Some overdraft users who stay within their authorised borrowing limits could see their charges jump in 2020 – as several providers are poised to hike rates to nearly 40%.
The changes are being brought in as banks and building societies look to comply with new industry rules imposed by the City regulator to make overdraft pricing clearer and fairer.
The Financial Conduct Authority (FCA)’s shake-up includes stopping banks and building societies from charging higher prices for unarranged overdrafts than for arranged overdrafts.
The new rules from April 6 2020 will also ban fixed fees for borrowing through an overdraft, calling an end to daily or monthly charges.
Providers will be required to advertise overdrafts with an APR (annual percentage rate) to help customers shop around.
Several banks plan to peg their new annual overdraft rates at 39.9%.
HSBC, First Direct and M&S Bank will all introduce rates of 39.9% from March 14 2020.
Overdraft users will benefit from our new rules in a number of ways pic.twitter.com/51Sm8OIM47
— Financial Conduct Authority (@TheFCA) June 7, 2019
Some people may still be paying off Christmas debts as the changes come in.
Nationwide Building Society has already imposed a single rate of 39.9% across its adult current account range.
Some banks already charge the equivalent of more than 39.9% annual interest in fixed fees – but because of firms’ different overdraft charging structures costs can be hard to compare.
The new rates should help people to understand more clearly the rates they are actually paying, which could prompt some to change their borrowing habits.
Some borrowers may find they are worse off, while many others will end up paying less.
With further announcements from banks expected, finance experts have suggested paying around 40% interest for going into the red could become “the new normal”.
The FCA found around 14 million people use an unarranged overdraft each year.
More than 50% of banks’ unarranged overdraft fees came from just 1.5% of customers in 2016.
Under the changes, the cost of borrowing £100 through an unarranged overdraft is expected to fall from a typical £5 per day to under 10p per day.
Meanwhile a typical arranged overdraft user borrows less than £250 for seven days each month.
The cost of doing this has ranged from just over 80p per month to just under £7 per month, depending who people bank with.
Going forward, a £250 arranged overdraft over seven days will now cost around £1.65 if the rate is 39.9%.

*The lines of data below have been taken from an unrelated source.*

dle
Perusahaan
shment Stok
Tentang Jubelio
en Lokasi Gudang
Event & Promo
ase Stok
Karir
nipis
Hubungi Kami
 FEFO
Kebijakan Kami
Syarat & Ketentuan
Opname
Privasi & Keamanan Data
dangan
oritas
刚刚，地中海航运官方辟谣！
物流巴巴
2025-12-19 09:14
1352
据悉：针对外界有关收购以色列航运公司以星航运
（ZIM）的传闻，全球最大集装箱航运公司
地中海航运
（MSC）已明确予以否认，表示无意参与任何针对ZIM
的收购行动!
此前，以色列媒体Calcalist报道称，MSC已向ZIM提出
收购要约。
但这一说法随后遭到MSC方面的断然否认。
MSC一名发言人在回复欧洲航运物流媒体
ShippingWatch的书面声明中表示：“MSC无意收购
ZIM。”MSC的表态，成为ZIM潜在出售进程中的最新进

Helen Saxon, banking editor of consumer help website MoneySavingExpert.com said: “All of the early movers to announce changes have raised overdraft interest rates to around 40%. We now have to wonder if this is the new normal.
“It’s a definite step forward to cut punishing over-limit fees and to make overdraft costs more transparent.

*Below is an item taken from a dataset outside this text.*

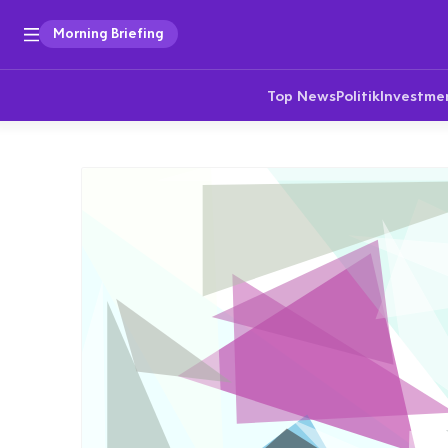
Morning Briefing
Top News
Politik
Investme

“But many of these changes will make people who are in their arranged overdraft worse off.
“Fortunately, though, there are still a few banks out there offering lower overdraft rates – at least for now.
“If you’re hit by recent changes, see if you can switch to an account with a cheaper overdraft.”
Ms Saxon said the changes will make it “even more important for people to work to pay their overdraft off”.
- Switch to a current account with a cheaper overdraft
- Shift debt to a zero interest card
- Budget your way out of your overdraft - treat it like any other debt
- If you are really struggling, seek help from a debt advice charity such as StepChange or National Debtline
Highlighting steps that could help, Ms Saxon said Nationwide’s FlexDirect account offers new customers a 0% overdraft for 12 months, although she said any overdraft offered depends on people’s scores.
She said: “If you do get an overdraft, use the 12 months at 0% to pay off as much as you can.”
Another potential option is shifting debt to a zero-interest card, which could involve paying a transfer fee.
Ms Saxon said: “You’d then owe the card at 0% for a certain period of time.
“But, if you do this, it’s best to shut your overdraft down so you don’t go straight back into it, and to use the time at 0% on the card to pay the debt off.”
Ms Saxon said people could also try budgeting their way out of their overdraft.
She suggested: “Treat it like any other debt that needs paying off. For example, if you’re £500 overdrawn, ‘paying’ £100 means next month you aim to be £400 overdrawn.
“Doing a budget will help. Consider moving direct debits to just before payday. The idea is you’re overdrawn for less time, so costs are lower.”
If you are someone who struggles to control their spending, she suggests: “Consider shifting to a non-overdraft account, or asking your bank to cancel your overdraft facility once it’s paid off.
“Finally, if you’re struggling with multiple debts, it’s worth getting one-on-one debt help. Charities like National Debtline and StepChange can help.”
Rachel Springall, a finance expert at Moneyfacts.co.uk, highlighted Starling Bank’s overdraft as currently a relatively cost-effective option.
Looking at money transfer card options, Ms Springall highlighted MBNA’s Long 0% Money Transfer Credit Card Mastercard, which charges a 2.99% fee.
Ms Springall said: “The card itself offers an interest-free deal of 24 months, so borrowers would have two years to pay back their debt and the fee without incurring additional charges.”
A personal loan could also be an option for borrowers looking to consolidate debts, including an overdraft or credit card, Ms Springall said.